** Exercise data follows **

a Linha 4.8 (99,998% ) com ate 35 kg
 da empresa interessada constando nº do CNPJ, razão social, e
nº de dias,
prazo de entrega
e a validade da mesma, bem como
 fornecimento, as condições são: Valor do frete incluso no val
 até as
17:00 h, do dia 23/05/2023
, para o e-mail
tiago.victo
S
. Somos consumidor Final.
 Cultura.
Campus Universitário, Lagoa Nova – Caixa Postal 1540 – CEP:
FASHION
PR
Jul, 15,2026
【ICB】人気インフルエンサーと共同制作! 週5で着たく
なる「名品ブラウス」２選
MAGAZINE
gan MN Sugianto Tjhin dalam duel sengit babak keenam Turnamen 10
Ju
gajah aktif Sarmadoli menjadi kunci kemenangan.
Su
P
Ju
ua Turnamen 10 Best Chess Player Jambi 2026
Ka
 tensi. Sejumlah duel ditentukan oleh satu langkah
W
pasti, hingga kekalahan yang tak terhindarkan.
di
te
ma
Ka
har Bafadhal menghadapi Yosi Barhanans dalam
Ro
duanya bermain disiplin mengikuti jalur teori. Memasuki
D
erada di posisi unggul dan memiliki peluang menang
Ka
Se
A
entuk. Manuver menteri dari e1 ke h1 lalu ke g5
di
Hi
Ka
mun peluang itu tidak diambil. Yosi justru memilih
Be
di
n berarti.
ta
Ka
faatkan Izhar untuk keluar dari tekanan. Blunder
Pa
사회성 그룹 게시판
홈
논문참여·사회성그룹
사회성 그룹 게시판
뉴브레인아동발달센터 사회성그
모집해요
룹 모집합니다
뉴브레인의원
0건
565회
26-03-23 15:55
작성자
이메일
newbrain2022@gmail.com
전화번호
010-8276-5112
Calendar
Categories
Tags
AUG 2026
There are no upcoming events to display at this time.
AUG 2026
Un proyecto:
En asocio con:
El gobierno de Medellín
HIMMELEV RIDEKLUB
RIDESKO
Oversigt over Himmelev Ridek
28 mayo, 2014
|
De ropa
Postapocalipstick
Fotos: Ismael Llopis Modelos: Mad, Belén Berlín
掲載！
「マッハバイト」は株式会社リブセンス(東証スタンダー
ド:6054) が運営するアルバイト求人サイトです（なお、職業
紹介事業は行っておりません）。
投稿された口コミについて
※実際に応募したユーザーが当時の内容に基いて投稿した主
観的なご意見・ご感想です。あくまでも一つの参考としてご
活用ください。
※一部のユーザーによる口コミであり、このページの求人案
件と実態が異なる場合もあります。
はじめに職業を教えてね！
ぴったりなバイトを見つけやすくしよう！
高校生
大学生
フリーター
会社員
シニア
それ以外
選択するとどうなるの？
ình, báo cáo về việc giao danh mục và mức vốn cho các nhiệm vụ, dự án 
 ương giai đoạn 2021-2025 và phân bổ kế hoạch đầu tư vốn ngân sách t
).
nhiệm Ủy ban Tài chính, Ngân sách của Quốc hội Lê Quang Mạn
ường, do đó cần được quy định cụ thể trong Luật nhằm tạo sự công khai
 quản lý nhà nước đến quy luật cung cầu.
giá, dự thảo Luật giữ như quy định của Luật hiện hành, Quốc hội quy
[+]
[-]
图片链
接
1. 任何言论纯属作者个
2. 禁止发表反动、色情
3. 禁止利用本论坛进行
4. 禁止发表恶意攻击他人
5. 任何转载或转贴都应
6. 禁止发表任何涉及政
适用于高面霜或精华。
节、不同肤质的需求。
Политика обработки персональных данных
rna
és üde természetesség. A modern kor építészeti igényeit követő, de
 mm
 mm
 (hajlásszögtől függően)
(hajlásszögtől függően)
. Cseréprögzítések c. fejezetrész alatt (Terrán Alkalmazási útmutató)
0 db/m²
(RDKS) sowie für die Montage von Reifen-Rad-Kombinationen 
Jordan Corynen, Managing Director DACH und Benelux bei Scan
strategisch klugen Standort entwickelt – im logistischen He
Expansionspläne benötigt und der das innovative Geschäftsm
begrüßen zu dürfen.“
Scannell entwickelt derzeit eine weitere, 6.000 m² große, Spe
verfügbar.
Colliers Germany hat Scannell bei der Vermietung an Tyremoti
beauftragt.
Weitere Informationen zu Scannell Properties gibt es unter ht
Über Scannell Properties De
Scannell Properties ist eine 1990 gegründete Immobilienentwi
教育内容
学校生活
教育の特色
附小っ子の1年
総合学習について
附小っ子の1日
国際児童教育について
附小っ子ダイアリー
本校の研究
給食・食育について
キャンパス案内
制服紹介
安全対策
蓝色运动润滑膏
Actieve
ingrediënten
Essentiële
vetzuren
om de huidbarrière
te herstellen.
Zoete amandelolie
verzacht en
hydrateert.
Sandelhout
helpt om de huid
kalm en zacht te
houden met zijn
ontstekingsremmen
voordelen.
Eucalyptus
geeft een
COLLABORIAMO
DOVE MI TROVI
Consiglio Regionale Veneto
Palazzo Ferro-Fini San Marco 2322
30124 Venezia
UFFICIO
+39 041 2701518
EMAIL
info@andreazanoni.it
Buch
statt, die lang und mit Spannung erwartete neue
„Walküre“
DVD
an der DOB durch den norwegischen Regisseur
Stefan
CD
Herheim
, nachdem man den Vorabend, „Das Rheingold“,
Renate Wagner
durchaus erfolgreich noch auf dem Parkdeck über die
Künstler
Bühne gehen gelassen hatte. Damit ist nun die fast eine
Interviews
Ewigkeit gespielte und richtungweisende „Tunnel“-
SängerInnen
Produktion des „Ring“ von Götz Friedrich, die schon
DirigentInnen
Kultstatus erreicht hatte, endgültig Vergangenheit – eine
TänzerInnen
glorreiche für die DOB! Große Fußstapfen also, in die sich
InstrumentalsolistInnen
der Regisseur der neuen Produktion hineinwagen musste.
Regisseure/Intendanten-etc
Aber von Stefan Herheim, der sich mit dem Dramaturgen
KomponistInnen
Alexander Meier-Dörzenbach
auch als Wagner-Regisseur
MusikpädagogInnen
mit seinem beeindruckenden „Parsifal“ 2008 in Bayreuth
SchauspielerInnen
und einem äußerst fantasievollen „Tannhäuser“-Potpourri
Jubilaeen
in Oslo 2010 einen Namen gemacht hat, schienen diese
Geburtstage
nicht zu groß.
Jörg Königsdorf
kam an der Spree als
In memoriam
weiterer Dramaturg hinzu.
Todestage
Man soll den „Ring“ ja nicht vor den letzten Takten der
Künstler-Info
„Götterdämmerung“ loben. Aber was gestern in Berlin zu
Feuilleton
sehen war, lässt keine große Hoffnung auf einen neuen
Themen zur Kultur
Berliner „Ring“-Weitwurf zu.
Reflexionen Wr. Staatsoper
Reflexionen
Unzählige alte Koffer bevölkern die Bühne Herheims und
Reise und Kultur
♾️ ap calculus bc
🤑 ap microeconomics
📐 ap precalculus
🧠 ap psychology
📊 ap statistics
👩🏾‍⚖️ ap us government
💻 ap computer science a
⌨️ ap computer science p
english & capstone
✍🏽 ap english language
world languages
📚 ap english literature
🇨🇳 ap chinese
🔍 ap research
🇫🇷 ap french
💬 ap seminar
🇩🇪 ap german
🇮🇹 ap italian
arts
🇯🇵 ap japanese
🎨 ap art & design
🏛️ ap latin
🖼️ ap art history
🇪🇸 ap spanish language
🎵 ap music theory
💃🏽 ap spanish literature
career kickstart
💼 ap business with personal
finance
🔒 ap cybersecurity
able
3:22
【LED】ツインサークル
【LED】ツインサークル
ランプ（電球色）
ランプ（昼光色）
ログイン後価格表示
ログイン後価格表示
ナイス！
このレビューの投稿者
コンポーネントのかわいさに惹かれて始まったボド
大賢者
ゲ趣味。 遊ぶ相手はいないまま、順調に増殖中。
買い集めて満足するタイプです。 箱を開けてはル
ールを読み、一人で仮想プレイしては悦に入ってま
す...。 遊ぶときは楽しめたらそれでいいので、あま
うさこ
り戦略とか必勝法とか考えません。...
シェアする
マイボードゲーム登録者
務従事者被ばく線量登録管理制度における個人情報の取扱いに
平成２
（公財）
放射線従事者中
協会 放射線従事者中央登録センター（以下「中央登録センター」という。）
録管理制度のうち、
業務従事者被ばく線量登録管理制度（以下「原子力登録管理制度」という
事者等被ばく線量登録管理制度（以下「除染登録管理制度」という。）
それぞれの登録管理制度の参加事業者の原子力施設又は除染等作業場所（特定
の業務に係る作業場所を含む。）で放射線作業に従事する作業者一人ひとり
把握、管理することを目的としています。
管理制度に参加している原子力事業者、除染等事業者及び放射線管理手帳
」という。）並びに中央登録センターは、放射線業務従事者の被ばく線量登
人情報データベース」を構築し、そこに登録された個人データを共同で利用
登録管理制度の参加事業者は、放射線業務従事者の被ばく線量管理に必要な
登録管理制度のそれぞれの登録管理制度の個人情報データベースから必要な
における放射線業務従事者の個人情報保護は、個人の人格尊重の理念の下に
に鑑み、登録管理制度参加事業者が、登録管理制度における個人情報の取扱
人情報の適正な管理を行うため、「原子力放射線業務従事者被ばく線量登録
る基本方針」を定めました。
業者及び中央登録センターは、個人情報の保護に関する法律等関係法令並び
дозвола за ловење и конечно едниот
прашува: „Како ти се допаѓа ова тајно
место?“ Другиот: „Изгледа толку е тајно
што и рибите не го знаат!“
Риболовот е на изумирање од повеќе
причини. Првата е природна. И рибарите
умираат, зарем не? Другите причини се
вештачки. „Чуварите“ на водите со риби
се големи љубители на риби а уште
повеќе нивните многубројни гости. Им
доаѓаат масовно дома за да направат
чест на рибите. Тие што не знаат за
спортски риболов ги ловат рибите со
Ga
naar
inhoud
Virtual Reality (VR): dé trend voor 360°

** End of Exercise data **

■ **Your instructions**: Starting at the first line of the entries above, please extract each line up to and including the line with "投稿された口コミについて", unchanged, and add nothing.

■ **Result for this task**:
a Linha 4.8 (99,998% ) com ate 35 kg
 da empresa interessada constando nº do CNPJ, razão social, e
nº de dias,
prazo de entrega
e a validade da mesma, bem como
 fornecimento, as condições são: Valor do frete incluso no val
 até as
17:00 h, do dia 23/05/2023
, para o e-mail
tiago.victo
S
. Somos consumidor Final.
 Cultura.
Campus Universitário, Lagoa Nova – Caixa Postal 1540 – CEP:
FASHION
PR
Jul, 15,2026
【ICB】人気インフルエンサーと共同制作! 週5で着たく
なる「名品ブラウス」２選
MAGAZINE
gan MN Sugianto Tjhin dalam duel sengit babak keenam Turnamen 10
Ju
gajah aktif Sarmadoli menjadi kunci kemenangan.
Su
P
Ju
ua Turnamen 10 Best Chess Player Jambi 2026
Ka
 tensi. Sejumlah duel ditentukan oleh satu langkah
W
pasti, hingga kekalahan yang tak terhindarkan.
di
te
ma
Ka
har Bafadhal menghadapi Yosi Barhanans dalam
Ro
duanya bermain disiplin mengikuti jalur teori. Memasuki
D
erada di posisi unggul dan memiliki peluang menang
Ka
Se
A
entuk. Manuver menteri dari e1 ke h1 lalu ke g5
di
Hi
Ka
mun peluang itu tidak diambil. Yosi justru memilih
Be
di
n berarti.
ta
Ka
faatkan Izhar untuk keluar dari tekanan. Blunder
Pa
사회성 그룹 게시판
홈
논문참여·사회성그룹
사회성 그룹 게시판
뉴브레인아동발달센터 사회성그
모집해요
룹 모집합니다
뉴브레인의원
0건
565회
26-03-23 15:55
작성자
이메일
newbrain2022@gmail.com
전화번호
010-8276-5112
Calendar
Categories
Tags
AUG 2026
There are no upcoming events to display at this time.
AUG 2026
Un proyecto:
En asocio con:
El gobierno de Medellín
HIMMELEV RIDEKLUB
RIDESKO
Oversigt over Himmelev Ridek
28 mayo, 2014
|
De ropa
Postapocalipstick
Fotos: Ismael Llopis Modelos: Mad, Belén Berlín
掲載！
「マッハバイト」は株式会社リブセンス(東証スタンダー
ド:6054) が運営するアルバイト求人サイトです（なお、職業
紹介事業は行っておりません）。
投稿された口コミについて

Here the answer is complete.